In this example, let us assume we need to classify the black dot with the red, green or blue dots, which we shall assume correspond to the species setosa, versicolor and virginica of the iris dataset. If we set the number of neighbours, k, to 1, it will look for its nearest neighbour and seeing that it is the red dot, classify it into setosa. If we set k as 3, it expands its search to the next two nearest neighbours, which happen to be green. Since the number of green is greater than the number of red dots, it is then classified into green, or versicolor. If we further increase the value of k to 7, it looks for the next 4 nearest neighbours. Since the number of blue dots(3) is higher than that of either red(2) or green(2), it is assigned the class of the blue dots, virginica.

Building and Training a k-NN Classifier in Python Using scikit-learn

To build a k-NN classifier in python, we import the KNeighboursClassifier from the sklearn.neighbours library. We then load in the iris dataset and split it into two – training and testing data (3:1 by default). Splitting the dataset lets us use some of the data to test and measure the accuracy of the classifier. After splitting, we fit the classifier to the training data after setting the number of neighbours we consider. We can then make predictions on our data and score the classifier. Scoring the classifier helps us understand the percentage of the testing data it classified correctly. Since we already know the classes and tell the machine the same, k-NN is an example of a supervised machine learning algorithm. The code to train and predict using k-NN is given below:

from sklearn.datasets import load_iris
from sklearn.neighbors import KNeighborsClassifier
import numpy
from sklearn.model_selection import train_test_split

irisDataset = load_iris()
Data_train, Data_test, Target_train, Target_test = train_test_split(irisDataset["data"],
                                                        irisDataset["target"], random_state=0)

data_to_predict = numpy.array([[5, 2.9, 1, 0.2]])

knn = KNeighborsClassifier(n_neighbors=7)
knn.fit(Data_train, Target_train)

predicted_species = knn.predict(data_to_predict)
print("The most probable species the sample will be is " + irisDataset["target_names"][predicted_species][0] + ". " +
      "The machine was tested and got {:.2f}% of its predictions right.".format(knn.score(Data_test, Target_test) * 100))
The output obtained upon running the above code. It classifies our data as setosa and scores the classifier at 0.9737…., which we convert to a percentage and round off to the nearest hundredth, giving an accuracy percentage of 97.37%

Also try changing the n_neighbours parameter values to 19, 25, 31, 43 etc. What happens to the accuracy then?

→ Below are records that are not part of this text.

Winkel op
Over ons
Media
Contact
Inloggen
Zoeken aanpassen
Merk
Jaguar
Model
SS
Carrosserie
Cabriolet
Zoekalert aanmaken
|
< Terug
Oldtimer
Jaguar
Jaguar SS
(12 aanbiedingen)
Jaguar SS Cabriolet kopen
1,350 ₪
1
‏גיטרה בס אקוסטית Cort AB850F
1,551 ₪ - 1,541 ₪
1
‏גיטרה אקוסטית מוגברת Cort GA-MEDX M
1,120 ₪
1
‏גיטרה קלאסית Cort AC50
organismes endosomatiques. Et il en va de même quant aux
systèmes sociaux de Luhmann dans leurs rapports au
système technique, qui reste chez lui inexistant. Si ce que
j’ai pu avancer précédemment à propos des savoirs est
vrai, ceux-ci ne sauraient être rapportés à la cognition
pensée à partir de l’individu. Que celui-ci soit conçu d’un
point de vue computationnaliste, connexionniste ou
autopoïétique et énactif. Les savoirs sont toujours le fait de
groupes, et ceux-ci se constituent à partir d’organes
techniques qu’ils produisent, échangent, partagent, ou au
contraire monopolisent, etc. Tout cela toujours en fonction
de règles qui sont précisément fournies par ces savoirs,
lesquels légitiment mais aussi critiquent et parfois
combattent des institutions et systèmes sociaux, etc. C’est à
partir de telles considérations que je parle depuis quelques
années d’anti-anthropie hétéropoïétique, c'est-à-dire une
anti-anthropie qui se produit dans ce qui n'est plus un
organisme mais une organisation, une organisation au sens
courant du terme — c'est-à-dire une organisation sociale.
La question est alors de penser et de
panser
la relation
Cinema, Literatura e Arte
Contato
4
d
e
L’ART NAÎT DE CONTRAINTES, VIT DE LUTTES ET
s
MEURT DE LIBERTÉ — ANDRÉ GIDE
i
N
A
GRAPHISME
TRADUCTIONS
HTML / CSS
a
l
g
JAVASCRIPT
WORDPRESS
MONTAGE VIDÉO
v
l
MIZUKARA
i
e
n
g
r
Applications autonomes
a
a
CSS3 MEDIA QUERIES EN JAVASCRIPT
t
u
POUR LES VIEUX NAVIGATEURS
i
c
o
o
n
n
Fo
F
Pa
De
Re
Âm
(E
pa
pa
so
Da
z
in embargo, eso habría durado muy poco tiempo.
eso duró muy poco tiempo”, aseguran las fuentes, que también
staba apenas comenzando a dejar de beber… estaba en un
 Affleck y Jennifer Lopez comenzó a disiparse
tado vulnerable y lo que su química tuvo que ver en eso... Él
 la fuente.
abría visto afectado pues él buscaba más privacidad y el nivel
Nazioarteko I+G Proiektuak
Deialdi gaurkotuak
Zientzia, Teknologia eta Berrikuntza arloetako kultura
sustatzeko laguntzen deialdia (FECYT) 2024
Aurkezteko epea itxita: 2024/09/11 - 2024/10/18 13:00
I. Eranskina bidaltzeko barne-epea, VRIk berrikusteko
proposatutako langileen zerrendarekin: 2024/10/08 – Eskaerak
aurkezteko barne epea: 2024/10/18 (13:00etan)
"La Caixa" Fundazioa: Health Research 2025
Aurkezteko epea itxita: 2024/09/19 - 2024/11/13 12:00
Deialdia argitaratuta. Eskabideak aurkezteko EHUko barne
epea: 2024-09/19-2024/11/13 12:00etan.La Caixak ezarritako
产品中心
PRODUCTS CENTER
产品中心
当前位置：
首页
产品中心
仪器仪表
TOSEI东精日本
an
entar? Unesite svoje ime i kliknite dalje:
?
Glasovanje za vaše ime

How to Find the Optimal Value of k?

While assigning different values to k, we notice that different values of k give different accuracy rates upon scoring. So, how do we find the optimal value of k?

One way to do this would be to have a for loop that goes through values from 1 to n, and keep setting the value of k to 1,2,3…..n and score for each value of k. We can then compare the accuracy of each value of k and then choose the value of k we want. Run the following code to do so:

from sklearn.datasets import load_iris
from sklearn.neighbors import KNeighborsClassifier
import numpy
from sklearn.model_selection import train_test_split

irisDataset = load_iris()
Data_train, Data_test, Target_train, Target_test = train_test_split(irisDataset["data"], irisDataset["target"],
                                                                    random_state=0)
scores = []
val_k = []

for k in range(1, 100):
    knn = KNeighborsClassifier(n_neighbors=k)
    knn.fit(Data_train, Target_train)
    val_k.append(k)
    scores.append(knn.score(Data_test, Target_test)*100)
    print("When k is", k, "the accuracy is", knn.score(Data_test, Target_test)*100)

Hard to read through the output, isn’t it? A smarter way to view the data would be to represent it in a graph. Here’s where data visualisation comes in handy. We use the matplotlib.pyplot.plot() method to create a line graph showing the relation between the value of k and the accuracy of the model. The following code does everything we have discussed in this post – fit, predict, score and plot the graph:

from sklearn.datasets import load_iris
from sklearn.neighbors import KNeighborsClassifier
import numpy
from sklearn.model_selection import train_test_split
import matplotlib.pyplot as plot

irisDataset = load_iris()

#splitting the dataset
Data_train, Data_test, Target_train, Target_test = train_test_split(irisDataset["data"], irisDataset["target"],
                                                                    random_state=0)
x_coords = []
y_coords = []

data_to_predict = numpy.array([[5, 2.9, 1, 0.2]])

#checking accuracy for various values of k
for k in range(1, 100):
    knn = KNeighborsClassifier(n_neighbors=k)
    knn.fit(Data_train, Target_train)
    x_coords.append(k)
    y_coords.append(knn.score(Data_test, Target_test)*100)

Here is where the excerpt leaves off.